Mikhail Samin comments on meemi’s Shortform

Mikhail Samin Jan 19, 2025, 10:58 AM
90 points
57
we have a verbal agreement that these materials will not be used in model training
Get that agreement in writing.
I am happy to bet 1:1 OpenAI will refuse to make an agreement in writing to not use the problems/the answers for training.
You have done work that contributes to AI capabilities, and you have misled mathematicians who contributed to that work about its nature.
- DavidHolmes Jan 19, 2025, 11:58 AM
  22 points
  15
  Parent
  
  Get that agreement in writing.
  
  I’m not sure that would be particularly reassuring to me (writing as one of the contributors). First, how would one check that the agreement had been adhered to (maybe it’s possible, I don’t know)? Second, people in my experience often don’t notice they are training on data (as mentioned in a post above by ozziegooen).

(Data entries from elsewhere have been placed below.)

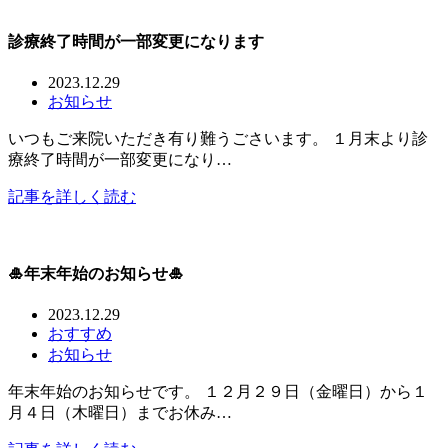
診療終了時間が一部変更になります
2023.12.29
お知らせ
いつもご来院いただき有り難うごさいます。 １月末より診
療終了時間が一部変更になり…
記事を詳しく読む
🎍年末年始のお知らせ🎍
2023.12.29
おすすめ
お知らせ
年末年始のお知らせです。 １２月２９日（金曜日）から１
月４日（木曜日）までお休み…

  - Moebius314 Jan 19, 2025, 1:30 PM
    6 points
    1
    Parent
    I agree entirely that it would not be very reassuring, for the reasons you explained. But I would still consider it a mildly interesting signal to see if OpenAI would be willing to provide such an agreement in writing, and maybe make a public statement on the precise way they used the data so far.
    
    Also: if they make a legally binding commitment, and then later evidence shows up that they violated the terms of this agreement (e.g. via whistleblowers), I do think that this is a bigger legal risk for them than breeching some fuzzy verbal agreement.